■ DATASET ENTRIES:
----------

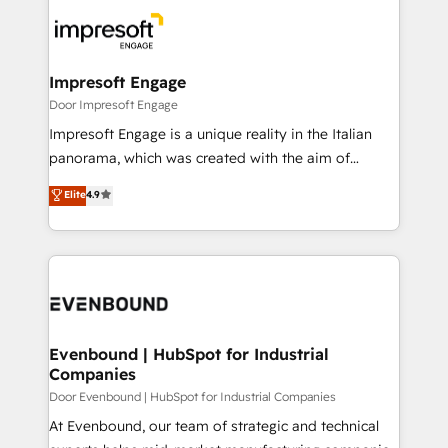
code; it’s about creating things that are useful, cool,
DX × AI推進のPMO伴走支援 複数部門をまたぐDX×AI変
and—most importantly—simple. That’s why we lean
革を、構想から実装・定着までPMOとして主導。「設
into bold ideas and shape them into thoughtful
定の代行ではなく、設計の責任」を引き受け、部門横断
products and strategies that actually make a
Impresoft Engage
の統合・浸透・変革管理を実行します。 ▸ CMS戦略設
difference.
Door Impresoft Engage
計・構築：リード獲得・CVR・SEOを前提にした情報設
Impresoft Engage is a unique reality in the Italian
計・導線設計・テンプレート設計をContent Hubで一体
panorama, which was created with the aim of
提供。 ▸ 既存CRM・MAからの移行支援：Salesforce・
putting Customer Experience at the center by
Marketo・Pardot等からの移行、カスタム設計、履歴
Elite
4.9
creating digital environments capable of integrating
データ移行と活用設計まで。 ▸ AEO対応：ChatGPT・
people, processes and data. We offer the best
Perplexity等のAI検索からの流入・引用を前提にコンテ
digital solutions on the market, ranging from CRM
ンツとサイト構造を最適化。 🏆 なぜ100incを選ぶの
processes and technologies to digital strategy, from
か？ ✓ HubSpot Eliteパートナー認定 ✓ HubSpotアワ
marketing automation to online and offline sales
ード受賞・HUGリーダー ✓ ISO27001:2022 /
processes through Customer Service Management,
ISO9001:2015 取得 ✓ 400社以上の導入実績 ✓
allowing companies to optimize processes and meet
Evenbound | HubSpot for Industrial
HubSpot大百科 出版 CRM・AI活用に関するご相談、現
Companies
the needs of the customer. We are part of Impresoft
状整理の壁打ちなど、構想段階からお気軽にお問い合わ
Group, a group of specialized and complementary
Door Evenbound | HubSpot for Industrial Companies
せください。
companies that divide their offer into 4
At Evenbound, our team of strategic and technical
Competence Centers: Smart Manufacturing,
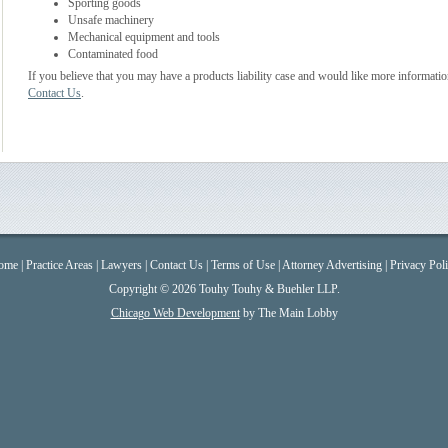
Sporting goods
Unsafe machinery
Mechanical equipment and tools
Contaminated food
If you believe that you may have a products liability case and would like more informatio
Contact Us
.
ome
|
Practice Areas
|
Lawyers
|
Contact Us
|
Terms of Use
|
Attorney Advertising
|
Privacy Pol
Copyright © 2026 Touhy Touhy & Buehler LLP.
Chicago Web Development
by The Main Lobby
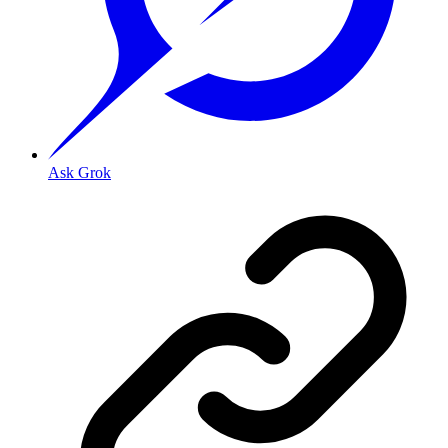
Ask Grok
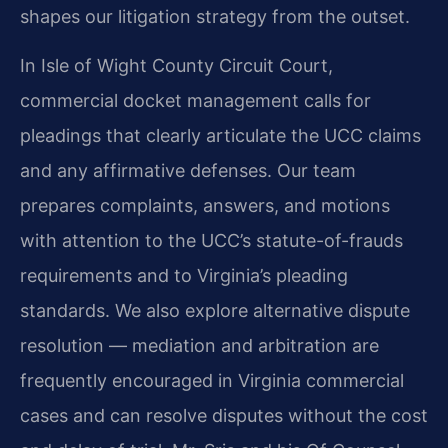
shapes our litigation strategy from the outset.
In Isle of Wight County Circuit Court,
commercial docket management calls for
pleadings that clearly articulate the UCC claims
and any affirmative defenses. Our team
prepares complaints, answers, and motions
with attention to the UCC’s statute-of-frauds
requirements and to Virginia’s pleading
standards. We also explore alternative dispute
resolution — mediation and arbitration are
frequently encouraged in Virginia commercial
cases and can resolve disputes without the cost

----------

■ THE TASK: In the records above, find the lines containing "Industrial" and copy them.

■ REPLY TO THE TASK:
Evenbound | HubSpot for Industrial
Door Evenbound | HubSpot for Industrial Companies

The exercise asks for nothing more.